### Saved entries
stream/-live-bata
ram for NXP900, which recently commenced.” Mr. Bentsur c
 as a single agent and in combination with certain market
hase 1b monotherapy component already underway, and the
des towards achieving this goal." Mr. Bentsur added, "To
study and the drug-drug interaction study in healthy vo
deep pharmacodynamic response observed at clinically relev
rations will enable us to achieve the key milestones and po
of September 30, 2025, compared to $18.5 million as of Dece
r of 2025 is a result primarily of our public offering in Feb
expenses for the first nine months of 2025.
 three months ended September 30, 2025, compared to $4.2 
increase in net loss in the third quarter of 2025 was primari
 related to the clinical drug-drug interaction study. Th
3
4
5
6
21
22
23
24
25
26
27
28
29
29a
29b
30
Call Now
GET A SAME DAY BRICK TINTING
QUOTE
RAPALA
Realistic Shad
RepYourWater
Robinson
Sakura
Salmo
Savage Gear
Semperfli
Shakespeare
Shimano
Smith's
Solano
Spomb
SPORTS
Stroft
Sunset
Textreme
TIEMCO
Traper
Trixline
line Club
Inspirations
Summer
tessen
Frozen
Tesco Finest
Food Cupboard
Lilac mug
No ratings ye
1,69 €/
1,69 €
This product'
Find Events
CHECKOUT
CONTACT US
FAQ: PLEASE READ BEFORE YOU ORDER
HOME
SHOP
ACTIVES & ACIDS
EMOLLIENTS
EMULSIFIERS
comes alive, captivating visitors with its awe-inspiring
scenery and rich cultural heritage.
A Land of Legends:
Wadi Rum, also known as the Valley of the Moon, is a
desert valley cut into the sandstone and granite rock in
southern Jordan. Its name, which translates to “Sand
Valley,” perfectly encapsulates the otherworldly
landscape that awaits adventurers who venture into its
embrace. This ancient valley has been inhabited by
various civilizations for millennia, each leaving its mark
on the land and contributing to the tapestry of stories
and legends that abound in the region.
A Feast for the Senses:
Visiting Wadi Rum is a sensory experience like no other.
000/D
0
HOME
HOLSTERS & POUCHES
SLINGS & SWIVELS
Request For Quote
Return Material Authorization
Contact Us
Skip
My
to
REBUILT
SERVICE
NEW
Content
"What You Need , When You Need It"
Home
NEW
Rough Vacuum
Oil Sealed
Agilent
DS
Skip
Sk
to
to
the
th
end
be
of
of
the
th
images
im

### Task goal
Going through the entries, return every line holding the word "study".

### Response to the exercise
study and the drug-drug interaction study in healthy vo
 related to the clinical drug-drug interaction study. Th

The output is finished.